Information:
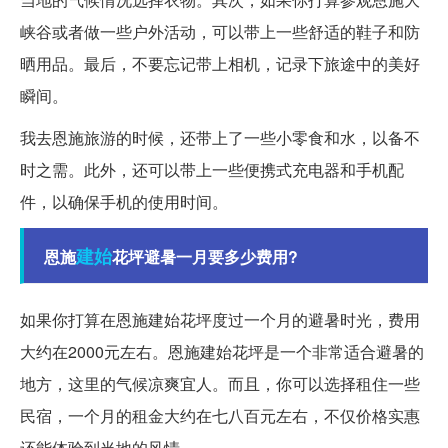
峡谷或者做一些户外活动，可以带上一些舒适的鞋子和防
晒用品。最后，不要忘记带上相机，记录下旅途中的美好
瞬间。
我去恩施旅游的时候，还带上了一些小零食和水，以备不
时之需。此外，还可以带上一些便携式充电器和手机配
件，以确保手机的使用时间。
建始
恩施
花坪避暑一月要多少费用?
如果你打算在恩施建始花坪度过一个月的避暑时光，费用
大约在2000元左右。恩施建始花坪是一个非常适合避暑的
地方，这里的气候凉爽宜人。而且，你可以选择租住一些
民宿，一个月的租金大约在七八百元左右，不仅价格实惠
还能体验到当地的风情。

==

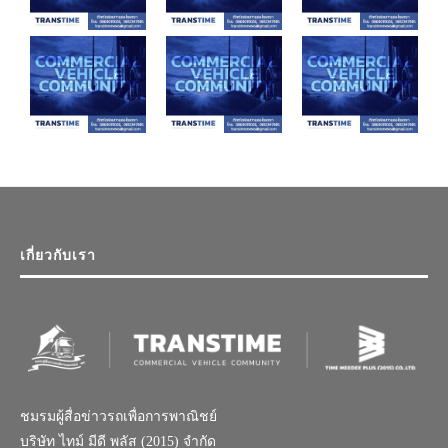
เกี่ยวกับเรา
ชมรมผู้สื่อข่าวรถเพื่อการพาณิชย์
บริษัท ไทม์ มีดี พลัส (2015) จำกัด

Your instructions: Everything above from the line with "峡谷或者做一些户外活动，可以带上一些舒适的鞋子和防" to the line with "还能体验到当地的风情。", both included, must be repeated exactly, and nothing outside that range.

Answer for this exercise:
峡谷或者做一些户外活动，可以带上一些舒适的鞋子和防
晒用品。最后，不要忘记带上相机，记录下旅途中的美好
瞬间。
我去恩施旅游的时候，还带上了一些小零食和水，以备不
时之需。此外，还可以带上一些便携式充电器和手机配
件，以确保手机的使用时间。
建始
恩施
花坪避暑一月要多少费用?
如果你打算在恩施建始花坪度过一个月的避暑时光，费用
大约在2000元左右。恩施建始花坪是一个非常适合避暑的
地方，这里的气候凉爽宜人。而且，你可以选择租住一些
民宿，一个月的租金大约在七八百元左右，不仅价格实惠
还能体验到当地的风情。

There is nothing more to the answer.